# EXERCISE DIRECTIONS:
From the entries provided below, copy each line that contains the word "know".

□ □ □

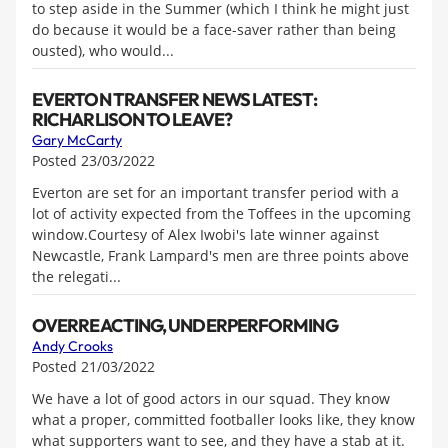
to step aside in the Summer (which I think he might just
do because it would be a face-saver rather than being
ousted), who would...
EVERTON TRANSFER NEWS LATEST:
RICHARLISON TO LEAVE?
Gary McCarty
Posted 23/03/2022
Everton are set for an important transfer period with a
lot of activity expected from the Toffees in the upcoming
window.Courtesy of Alex Iwobi's late winner against
Newcastle, Frank Lampard's men are three points above
the relegati...
OVERREACTING, UNDERPERFORMING
Andy Crooks
Posted 21/03/2022
We have a lot of good actors in our squad. They know
what a proper, committed footballer looks like, they know
what supporters want to see, and they have a stab at it.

□ □ □

# ANSWER SECTION:
We have a lot of good actors in our squad. They know
what a proper, committed footballer looks like, they know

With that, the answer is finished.